Why can't 1 be considered a prime number?

The exclusion of 1 from the set of prime numbers is a fundamental convention in number theory, established not because of a failure to meet a simplistic definition, but to preserve the foundational structure and utility of the entire mathematical system. At its core, the modern definition of a prime number is an integer greater than 1 that is divisible only by 1 and itself. This seemingly minor stipulation of being greater than 1 is the critical gatekeeper. The rationale is profoundly practical: if 1 were prime, it would force the restatement of the Fundamental Theorem of Arithmetic, which states that every integer greater than 1 can be represented uniquely as a product of prime numbers, up to the order of the factors. This theorem is the cornerstone of arithmetic. Including 1 as a prime would destroy this uniqueness, as any number's prime factorization could then be extended indefinitely by multiplying by an arbitrary number of 1s (e.g., 6 = 2 × 3, but also 1 × 2 × 3, 1 × 1 × 2 × 3, and so on). To maintain the theorem's concise power and avoid constant, trivial exceptions, mathematicians have universally defined primes to start at 2.

The decision is rooted in considerations of elegance and function, not arbitrariness. From a definitional perspective, the purpose of identifying primes is to understand the multiplicative building blocks of the integers—the atoms of multiplication that cannot be broken down further. The number 1 acts as the multiplicative identity; it is the neutral element that, when multiplied, leaves other numbers unchanged. Classifying this identity element as a building block alongside genuine primes like 2, 3, and 5 would be conceptually messy. It would blur the distinction between an operator and an operand within the system. Furthermore, many theorems and algorithms in number theory and cryptography rely on clean prime factorizations. For instance, the efficiency of public-key encryption systems depends on the difficulty of factoring numbers into a unique set of primes. If 1 were prime, every statement about factorization would require a cumbersome caveat to exclude it, adding no meaningful information while complicating proofs and computations.

Examining the historical context reveals that this was not always a settled matter.
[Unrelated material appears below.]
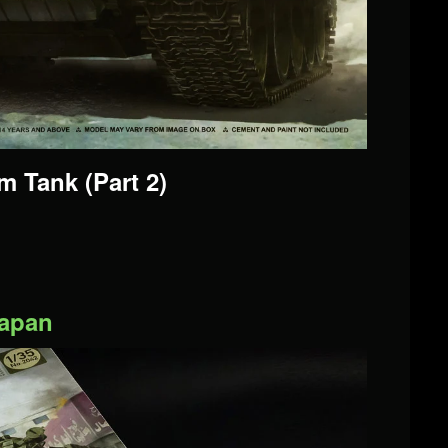
 Tank (Part 2)
Japan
Some 19th-century mathematicians, including the influential figure of Henri Lebesgue, occasionally listed 1 as a prime. However, as the field matured and the centrality of the Fundamental Theorem of Arithmetic became undeniable, the mathematical community converged on the modern definition by the early 20th century. This consensus was driven by the collective recognition that the benefits of a streamlined theoretical framework far outweighed any perceived symmetry in allowing 1. The exclusion is thus a paradigmatic example of how definitions in mathematics are crafted to optimize the coherence and power of the resulting theory, not merely to catalog objects based on a superficial property.

Consequently, the status of 1 is a deliberate and necessary choice for the integrity of number theory. It ensures that primes serve their intended purpose as the fundamental, indivisible components of numbers under multiplication, and it safeguards the uniqueness of prime factorization. This convention allows mathematicians to state powerful results cleanly and build more complex structures upon a stable and unambiguous foundation. The question of why 1 is not prime is therefore answered by looking at the broader architectural needs of mathematics itself; the definition is a tool crafted for utility, and including 1 would render that tool blunt and inefficient for its most critical tasks.